By implementing sustainability initiatives into the healthcare sector, Practice Greenhealth was able to help member hospitals save $68 million in 2018. Over 300 million kBTUs of energy, 146,750 tons of solid waste, and 182,370 metric tons of carbon emissions, also known as the carbon footprint, were reduced through various projects. ⁶ When the United States Department of Health and Human Services joined the United Nations Climate Change Conference in the fall of 2021, the stated goal was to reduce the carbon footprint of U.S. healthcare facilities, which accounts for 8.5% of the nation's total annual emissions. The United Nation provides 17 goals toward National Sustainable Development of which 5 can be intuitively applied to the laboratory setting. ⁸

Consumables

Hospitals face challenges in the complexity of waste in healthcare and in reducing/recycling with management options. Practice Greenhealth plays a role in developing tools and resources that can help guide healthcare workers with a baseline, goals, and strategies to be more effective in sustainable waste in terms of efficient sorting, waste prevention, robust recycling, single-use device reprocessing, etc. to reduce the cost and environmental impacts of healthcare-generated waste. ⁷ Similarly, Practice Greenhealth offers sustainability considerations with stringent consideration of safety impacts. Therefore, this is an important reference for consideration of consumables in the laboratory setting.

The BMBL introduces methods for both new and renovated laboratories, as well as efforts of sustainability when consumables are used. Some examples provided are donating unneeded equipment instead of sending it to the landfill (although the concept of e-waste recycling is not mentioned, this could also be considered), turning off fume hoods and autoclaves when not in use, using fewer toxic chemicals and selecting green chemistry options when feasible or eliminating chemicals altogether when possible, incorporating automatic lighting, etc. ¹

Consumables are encountered in the healthcare setting every day. Practice Greenhealth has made great strides to encourage member hospitals to reduce these types of wastes. ⁷ Table 1 showcases various types of consumables and what Practice Greenhealth recommends in terms of sustainability. Practice Greenhealth has also produced a helpful webinar that can be found on their website that includes reviews and demos based on the detailed cost of ownership with consumable/reusable goods. ⁹ Listed hereunder are consumables used in laboratories daily. Some considerations for sustainability are mentioned by the BMBL and by Practice Greenhealth.

Summary

Inherent to their main operational missions, laboratories and hospitals generate a massive amount of consumable waste and consume significant amounts of energy. The BMBL and Practice GreenHealth provide sustainable options for brand new laboratories and options for remodeling existing laboratories to better the environment in terms of excess energy and waste being used.

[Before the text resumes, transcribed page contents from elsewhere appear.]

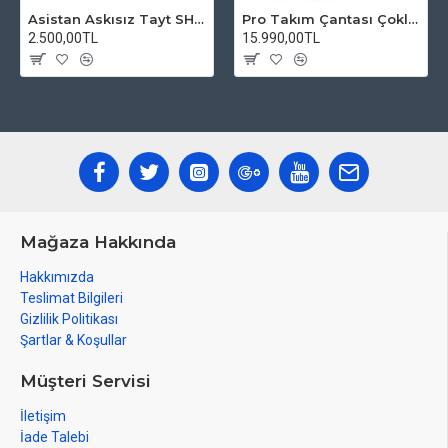
Asistan Askısız Tayt SH20 Pedli Siyah
Pro Takım Çantası Çoklu Tamir Seti
2.500,00TL
15.990,00TL
Mağaza Hakkında
Hakkımızda
Teslimat Bilgileri
Gizlilik Politikası
Şartlar & Koşullar
Müşteri Servisi
İletişim
İade Talebi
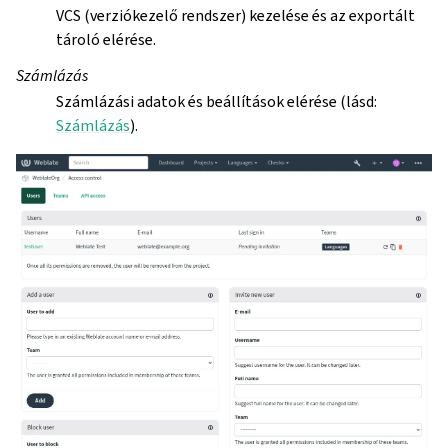
VCS (verziókezelő rendszer) kezelése és az exportált
tároló elérése.
Számlázás
Számlázási adatok és beállítások elérése (lásd:
Számlázás
).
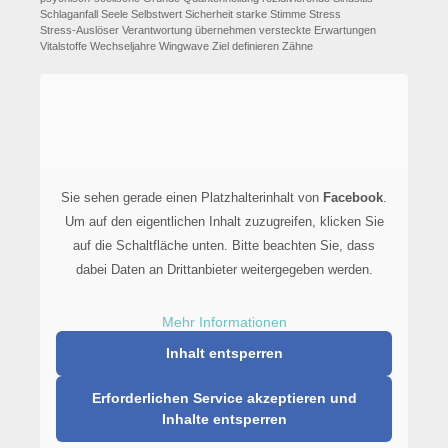
Schlaganfall
Seele
Selbstwert
Sicherheit
starke Stimme
Stress
Stress-Auslöser
Verantwortung übernehmen
versteckte Erwartungen
Vitalstoffe
Wechseljahre
Wingwave
Ziel definieren
Zähne
Sie sehen gerade einen Platzhalterinhalt von
Facebook
.
Um auf den eigentlichen Inhalt zuzugreifen, klicken Sie
auf die Schaltfläche unten. Bitte beachten Sie, dass
dabei Daten an Drittanbieter weitergegeben werden.
Mehr Informationen
Inhalt entsperren
Erforderlichen Service akzeptieren und
Inhalte entsperren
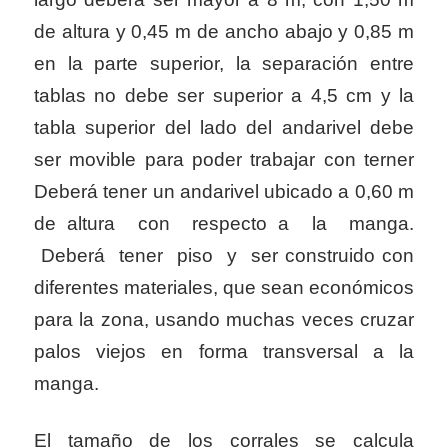
de altura y 0,45 m de ancho abajo y 0,85 m
en la parte superior, la separación entre
tablas no debe ser superior a 4,5 cm y la
tabla superior del lado del andarivel debe
ser movible para poder trabajar con terner
Deberá tener un andarivel ubicado a 0,60 m
de altura con respecto a la manga.
Deberá tener piso y ser construido con
diferentes materiales, que sean económicos
para la zona, usando muchas veces cruzar
palos viejos en forma transversal a la
manga.
El tamaño de los corrales se calcula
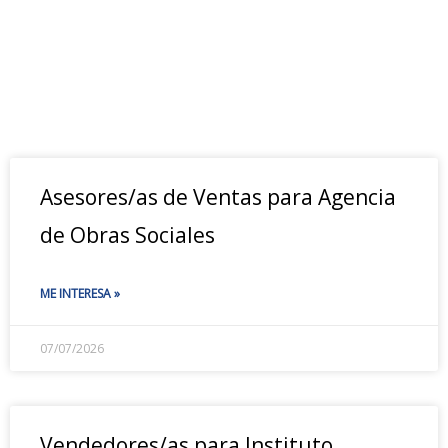
Asesores/as de Ventas para Agencia
de Obras Sociales
ME INTERESA »
07/07/2026
Vendedores/as para Instituto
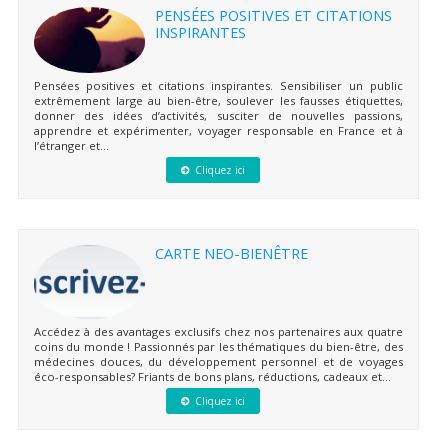
PENSÉES POSITIVES ET CITATIONS
INSPIRANTES
Pensées positives et citations inspirantes. Sensibiliser un public
extrêmement large au bien-être, soulever les fausses étiquettes,
donner des idées d’activités, susciter de nouvelles passions,
apprendre et expérimenter, voyager responsable en France et à
l’étranger et...
Cliquez ici
CARTE NEO-BIENÊTRE
Accédez à des avantages exclusifs chez nos partenaires aux quatre
coins du monde ! Passionnés par les thématiques du bien-être, des
médecines douces, du développement personnel et de voyages
éco-responsables? Friants de bons plans, réductions, cadeaux et...
Cliquez ici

Steps toward sustainability mentioned include reducing the excess number of consumables used, substituting toxic chemicals with green chemistry, useful efforts in engineering models for reducing the amount of electricity used and waste produced, and recycling or reusing equipment to prevent excess waste.

Sustainability options exist for reducing the environmental impact of consumables such as cardboard, plastic packaging, and single-use plastic disposable labware. This may provide a feasible economical option and will ultimately help in lowering the overall environmental impact of these important operations.